- [Records]:
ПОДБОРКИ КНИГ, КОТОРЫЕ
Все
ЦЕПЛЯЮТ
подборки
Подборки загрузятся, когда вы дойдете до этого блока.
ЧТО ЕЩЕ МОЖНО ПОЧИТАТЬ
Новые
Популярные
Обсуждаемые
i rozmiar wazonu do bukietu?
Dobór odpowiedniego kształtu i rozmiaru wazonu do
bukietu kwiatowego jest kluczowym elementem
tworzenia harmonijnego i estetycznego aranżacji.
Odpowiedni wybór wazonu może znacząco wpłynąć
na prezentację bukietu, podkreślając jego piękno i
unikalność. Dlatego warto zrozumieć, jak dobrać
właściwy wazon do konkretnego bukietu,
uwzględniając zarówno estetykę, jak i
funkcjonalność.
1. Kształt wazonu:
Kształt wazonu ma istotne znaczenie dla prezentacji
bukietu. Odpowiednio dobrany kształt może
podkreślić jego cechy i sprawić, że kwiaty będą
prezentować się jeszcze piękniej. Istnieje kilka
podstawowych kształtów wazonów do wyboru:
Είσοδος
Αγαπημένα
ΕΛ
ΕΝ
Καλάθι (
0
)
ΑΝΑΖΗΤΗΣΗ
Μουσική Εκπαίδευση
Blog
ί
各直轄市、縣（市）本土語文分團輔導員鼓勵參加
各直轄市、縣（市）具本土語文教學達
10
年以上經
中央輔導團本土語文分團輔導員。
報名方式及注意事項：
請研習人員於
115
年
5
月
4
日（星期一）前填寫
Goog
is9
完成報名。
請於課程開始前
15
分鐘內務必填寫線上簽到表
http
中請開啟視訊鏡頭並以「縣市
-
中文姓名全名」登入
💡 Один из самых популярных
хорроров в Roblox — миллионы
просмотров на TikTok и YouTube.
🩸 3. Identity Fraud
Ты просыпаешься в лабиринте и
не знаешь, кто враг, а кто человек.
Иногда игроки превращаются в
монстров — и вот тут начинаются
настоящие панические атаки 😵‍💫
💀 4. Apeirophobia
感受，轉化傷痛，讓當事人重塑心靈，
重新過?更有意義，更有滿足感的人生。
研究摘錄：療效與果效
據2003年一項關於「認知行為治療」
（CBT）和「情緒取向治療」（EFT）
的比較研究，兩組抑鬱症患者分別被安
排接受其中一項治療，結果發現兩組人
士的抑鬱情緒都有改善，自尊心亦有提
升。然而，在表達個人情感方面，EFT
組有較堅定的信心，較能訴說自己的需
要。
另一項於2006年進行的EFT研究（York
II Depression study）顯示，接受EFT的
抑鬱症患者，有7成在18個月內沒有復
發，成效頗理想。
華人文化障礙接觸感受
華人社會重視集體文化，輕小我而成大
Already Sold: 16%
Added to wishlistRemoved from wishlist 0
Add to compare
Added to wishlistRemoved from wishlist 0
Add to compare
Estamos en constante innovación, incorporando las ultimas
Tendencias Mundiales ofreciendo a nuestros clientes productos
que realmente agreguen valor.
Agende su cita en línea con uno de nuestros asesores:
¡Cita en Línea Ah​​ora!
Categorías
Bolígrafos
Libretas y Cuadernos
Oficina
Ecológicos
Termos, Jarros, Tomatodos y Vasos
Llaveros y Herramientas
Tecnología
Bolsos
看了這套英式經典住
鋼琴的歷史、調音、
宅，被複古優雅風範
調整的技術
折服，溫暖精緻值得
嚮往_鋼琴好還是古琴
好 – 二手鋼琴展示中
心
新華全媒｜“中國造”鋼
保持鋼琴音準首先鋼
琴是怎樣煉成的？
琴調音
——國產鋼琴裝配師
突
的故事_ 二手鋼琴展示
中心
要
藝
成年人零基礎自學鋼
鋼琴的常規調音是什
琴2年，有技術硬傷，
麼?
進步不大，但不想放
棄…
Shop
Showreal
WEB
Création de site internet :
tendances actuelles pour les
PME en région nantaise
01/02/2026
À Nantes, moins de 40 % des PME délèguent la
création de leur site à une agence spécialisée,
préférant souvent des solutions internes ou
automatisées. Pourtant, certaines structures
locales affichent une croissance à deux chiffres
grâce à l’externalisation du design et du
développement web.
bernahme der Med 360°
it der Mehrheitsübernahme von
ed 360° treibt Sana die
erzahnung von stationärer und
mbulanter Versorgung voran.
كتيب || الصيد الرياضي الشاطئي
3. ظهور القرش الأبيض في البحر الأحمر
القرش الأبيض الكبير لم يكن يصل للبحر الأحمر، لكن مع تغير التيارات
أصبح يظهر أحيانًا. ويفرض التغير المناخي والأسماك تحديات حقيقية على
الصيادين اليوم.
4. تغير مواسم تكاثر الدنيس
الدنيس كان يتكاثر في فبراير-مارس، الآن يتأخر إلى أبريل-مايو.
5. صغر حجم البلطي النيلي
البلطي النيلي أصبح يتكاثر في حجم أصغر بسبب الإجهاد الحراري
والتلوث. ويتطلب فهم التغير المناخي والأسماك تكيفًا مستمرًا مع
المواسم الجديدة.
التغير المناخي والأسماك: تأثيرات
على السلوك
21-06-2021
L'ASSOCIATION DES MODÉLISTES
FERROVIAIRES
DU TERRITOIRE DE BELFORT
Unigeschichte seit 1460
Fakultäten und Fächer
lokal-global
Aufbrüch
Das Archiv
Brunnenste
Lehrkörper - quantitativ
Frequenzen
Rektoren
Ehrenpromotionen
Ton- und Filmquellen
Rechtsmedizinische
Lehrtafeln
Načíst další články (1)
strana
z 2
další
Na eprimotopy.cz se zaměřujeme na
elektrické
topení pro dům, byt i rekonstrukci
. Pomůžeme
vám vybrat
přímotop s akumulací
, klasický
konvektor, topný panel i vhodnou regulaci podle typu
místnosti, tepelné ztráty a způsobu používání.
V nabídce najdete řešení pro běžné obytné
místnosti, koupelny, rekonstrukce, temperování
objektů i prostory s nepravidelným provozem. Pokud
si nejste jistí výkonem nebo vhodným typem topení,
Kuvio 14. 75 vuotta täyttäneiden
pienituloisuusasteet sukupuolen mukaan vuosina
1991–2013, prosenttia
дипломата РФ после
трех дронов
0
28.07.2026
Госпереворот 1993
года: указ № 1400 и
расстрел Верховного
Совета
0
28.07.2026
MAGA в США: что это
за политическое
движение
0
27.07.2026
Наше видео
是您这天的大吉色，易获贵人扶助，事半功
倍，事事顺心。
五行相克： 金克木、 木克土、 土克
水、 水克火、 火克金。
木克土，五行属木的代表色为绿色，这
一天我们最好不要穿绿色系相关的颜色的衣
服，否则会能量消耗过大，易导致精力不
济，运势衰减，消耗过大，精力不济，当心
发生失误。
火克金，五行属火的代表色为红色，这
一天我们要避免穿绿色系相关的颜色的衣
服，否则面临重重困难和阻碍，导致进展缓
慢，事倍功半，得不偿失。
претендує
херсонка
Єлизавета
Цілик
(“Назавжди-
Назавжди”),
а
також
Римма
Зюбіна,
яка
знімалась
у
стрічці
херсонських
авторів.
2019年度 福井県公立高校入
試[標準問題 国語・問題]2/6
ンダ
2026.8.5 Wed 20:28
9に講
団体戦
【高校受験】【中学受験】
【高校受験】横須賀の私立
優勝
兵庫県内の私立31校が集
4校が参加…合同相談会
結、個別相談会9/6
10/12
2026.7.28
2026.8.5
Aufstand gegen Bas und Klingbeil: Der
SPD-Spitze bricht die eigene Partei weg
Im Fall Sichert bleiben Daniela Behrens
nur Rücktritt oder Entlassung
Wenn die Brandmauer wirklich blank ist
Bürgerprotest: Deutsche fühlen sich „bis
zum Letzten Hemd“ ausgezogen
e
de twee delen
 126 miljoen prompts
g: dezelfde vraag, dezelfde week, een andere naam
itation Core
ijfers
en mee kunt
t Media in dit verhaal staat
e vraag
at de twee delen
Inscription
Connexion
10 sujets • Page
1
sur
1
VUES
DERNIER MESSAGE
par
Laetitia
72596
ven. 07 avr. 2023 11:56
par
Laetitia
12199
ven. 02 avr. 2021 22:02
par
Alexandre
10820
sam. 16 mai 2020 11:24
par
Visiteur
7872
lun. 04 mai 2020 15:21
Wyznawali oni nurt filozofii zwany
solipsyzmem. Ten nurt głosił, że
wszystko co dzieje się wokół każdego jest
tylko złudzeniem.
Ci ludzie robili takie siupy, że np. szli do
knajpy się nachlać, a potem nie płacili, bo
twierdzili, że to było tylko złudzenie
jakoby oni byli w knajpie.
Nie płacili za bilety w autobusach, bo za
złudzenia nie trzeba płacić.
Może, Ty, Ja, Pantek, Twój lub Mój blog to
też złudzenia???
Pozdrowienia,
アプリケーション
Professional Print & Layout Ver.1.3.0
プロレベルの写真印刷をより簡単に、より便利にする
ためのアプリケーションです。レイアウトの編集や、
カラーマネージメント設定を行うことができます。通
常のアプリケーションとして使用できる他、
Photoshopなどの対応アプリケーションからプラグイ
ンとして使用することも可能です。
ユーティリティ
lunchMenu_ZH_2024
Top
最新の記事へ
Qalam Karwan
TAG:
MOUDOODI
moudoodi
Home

- [Directions]: The required output is every line above from the one with "الدنيس كان يتكاثر" down to the one with "за политическое", restated word for word, ends included.

- [Answer to this task]:
الدنيس كان يتكاثر في فبراير-مارس، الآن يتأخر إلى أبريل-مايو.
5. صغر حجم البلطي النيلي
البلطي النيلي أصبح يتكاثر في حجم أصغر بسبب الإجهاد الحراري
والتلوث. ويتطلب فهم التغير المناخي والأسماك تكيفًا مستمرًا مع
المواسم الجديدة.
التغير المناخي والأسماك: تأثيرات
على السلوك
21-06-2021
L'ASSOCIATION DES MODÉLISTES
FERROVIAIRES
DU TERRITOIRE DE BELFORT
Unigeschichte seit 1460
Fakultäten und Fächer
lokal-global
Aufbrüch
Das Archiv
Brunnenste
Lehrkörper - quantitativ
Frequenzen
Rektoren
Ehrenpromotionen
Ton- und Filmquellen
Rechtsmedizinische
Lehrtafeln
Načíst další články (1)
strana
z 2
další
Na eprimotopy.cz se zaměřujeme na
elektrické
topení pro dům, byt i rekonstrukci
. Pomůžeme
vám vybrat
přímotop s akumulací
, klasický
konvektor, topný panel i vhodnou regulaci podle typu
místnosti, tepelné ztráty a způsobu používání.
V nabídce najdete řešení pro běžné obytné
místnosti, koupelny, rekonstrukce, temperování
objektů i prostory s nepravidelným provozem. Pokud
si nejste jistí výkonem nebo vhodným typem topení,
Kuvio 14. 75 vuotta täyttäneiden
pienituloisuusasteet sukupuolen mukaan vuosina
1991–2013, prosenttia
дипломата РФ после
трех дронов
0
28.07.2026
Госпереворот 1993
года: указ № 1400 и
расстрел Верховного
Совета
0
28.07.2026
MAGA в США: что это
за политическое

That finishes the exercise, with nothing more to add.